Wednesday, however, its fate was sealed.
Starting in the morning, crews working on behalf of the site’s owner and redeveloper, Michael Rauseo of Cape Ann Tool LLC, began tearing down the smokestack on the Granite Street site, as people snapped photos of workers on top of machinery chiseling away at the top of the tower.
While town Building Inspector Paul Orlando has previously said the smokestack — and the overall site — posed no immediate threat or hazard, Rauseo said Wednesday that times had changed.
“We’re taking the smokestack down because the building inspector asked me to do so right away,” Rauseo wrote in an email to the Times. “We no longer have a use for the smokestack and we didn’t want it to become a hazard.”
He added the top portion of the tower most damaged by weather will be coming down by hand; the whole structure will come down before the metal building of the former tool company site, which was deemed the safest way possible, Rauseo said.
The smokestack rose up again as an issue as town officials discussed it at a Board of Selectmen meeting Tuesday night; Rauseo had let town officials know to expect the demolition process to begin.
“I can appreciate the historical significance,” Selectmen Paul Murphy said, though he added that all the proper permits to take down the smokestack had been filed. “Things are moving in the right direction.”
Some residents said they’ll miss the tower.
“I think it should have been saved,” said Zenas Seppala.

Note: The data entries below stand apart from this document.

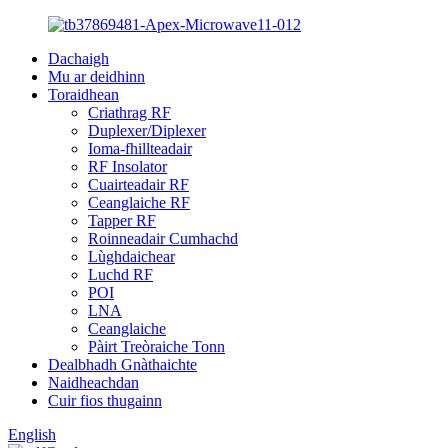
Dachaigh
Mu ar deidhinn
Toraidhean
Criathrag RF
Duplexer/Diplexer
Ioma-fhillteadair
RF Insolator
Cuairteadair RF
Ceanglaiche RF
Tapper RF
Roinneadair Cumhachd
Lùghdaichear
Luchd RF
POI
LNA
Ceanglaiche
Pàirt Treòraiche Tonn
Dealbhadh Gnàthaichte
Naidheachdan
Cuir fios thugainn
English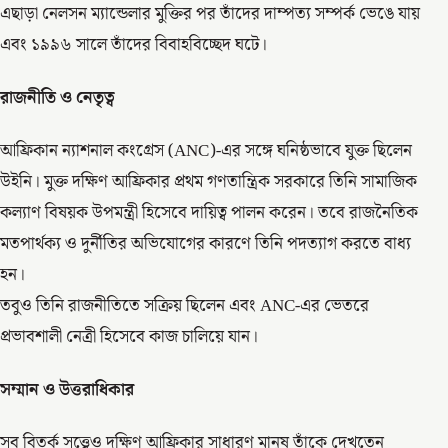
এছাড়া নেলসন ম্যান্ডেলার মুক্তির পর তাঁদের দাম্পত্য সম্পর্ক ভেঙে যায়
এবং ১৯৯৬ সালে তাঁদের বিবাহবিচ্ছেদ ঘটে।
রাজনীতি ও নেতৃত্ব
আফ্রিকান ন্যাশনাল কংগ্রেস (ANC)-এর সঙ্গে ঘনিষ্ঠভাবে যুক্ত ছিলেন
উইনি। মুক্ত দক্ষিণ আফ্রিকার প্রথম গণতান্ত্রিক সরকারে তিনি সামাজিক
কল্যাণ বিষয়ক উপমন্ত্রী হিসেবে দায়িত্ব পালন করেন। তবে রাজনৈতিক
মতপার্থক্য ও দুর্নীতির অভিযোগের কারণে তিনি পদত্যাগ করতে বাধ্য
হন।
তবুও তিনি রাজনীতিতে সক্রিয় ছিলেন এবং ANC-এর ভেতরে
প্রভাবশালী নেত্রী হিসেবে কাজ চালিয়ে যান।
সম্মান ও উত্তরাধিকার
সব বিতর্ক সত্ত্বেও দক্ষিণ আফ্রিকার সাধারণ মানুষ তাঁকে দেখতেন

He served on a town Cape Ann Tool Company Task Force before the group dissolved without making any clear decision regarding the town’s handling of the property. Last September, Rauseo and his LLC acquired the site from Old Colony Maritime LLC’s Christopher Kaneb, and he has moved forward with a plan for a multi-use development that includes homes, some commercial space and boat slips on the property’s waterfront side.
When Kaneb owned the property, he initially wanted to keep the smokestack. But following a study by an engineering firm, Kaneb sought to see the smokestack demolished along with the rest of the metal structure.

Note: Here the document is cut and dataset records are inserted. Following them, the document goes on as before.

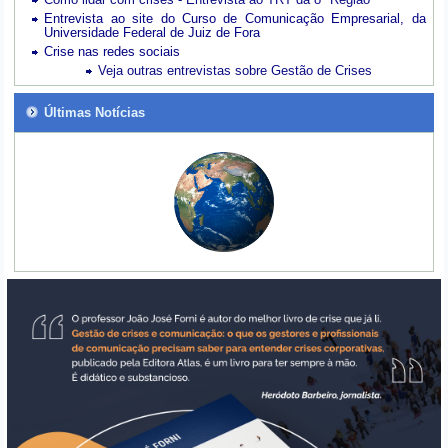
Entrevista ao site do Curso de Comunicação Empresarial, da
Universidade Federal de Juiz de Fora
Crise nas redes sociais
Veja outras entrevistas sobre Gestão de Crises
Últimas Notícias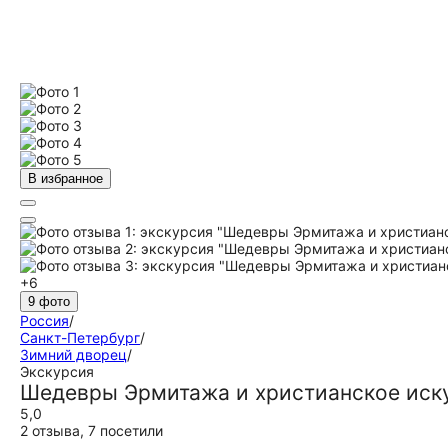
В избранное
+6
9 фото
Россия
/
Санкт-Петербург
/
Зимний дворец
/
Экскурсия
Шедевры Эрмитажа и христианское иск
5,0
2 отзыва
,
7 посетили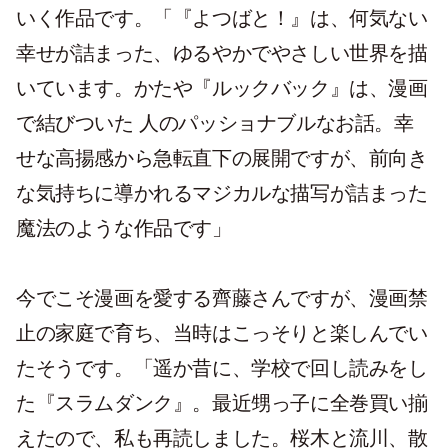
いく作品です。「『よつばと！』は、何気ない
幸せが詰まった、ゆるやかでやさしい世界を描
いています。かたや『ルックバック』は、漫画
で結びついた 人のパッショナブルなお話。幸
せな高揚感から急転直下の展開ですが、前向き
な気持ちに導かれるマジカルな描写が詰まった
魔法のような作品です」
今でこそ漫画を愛する齊藤さんですが、漫画禁
止の家庭で育ち、当時はこっそりと楽しんでい
たそうです。「遥か昔に、学校で回し読みをし
た『スラムダンク』。最近甥っ子に全巻買い揃
えたので、私も再読しました。桜木と流川、散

The Board of Appeals as well as the Planning Board ultimately backed the smokestack demolition.
While Seppala said he was glad the site was looking better — as the glass windows and other aspects of the property were cleaned up — he compared the project to restoring an old home.
But Marie Larson, who lives near the site and was also on the tool task force, said she was glad to see some activity on the site.
“Nobody would want to buy a house with that in the middle,” she said referring to the smokestack. “I think that it’s progress.”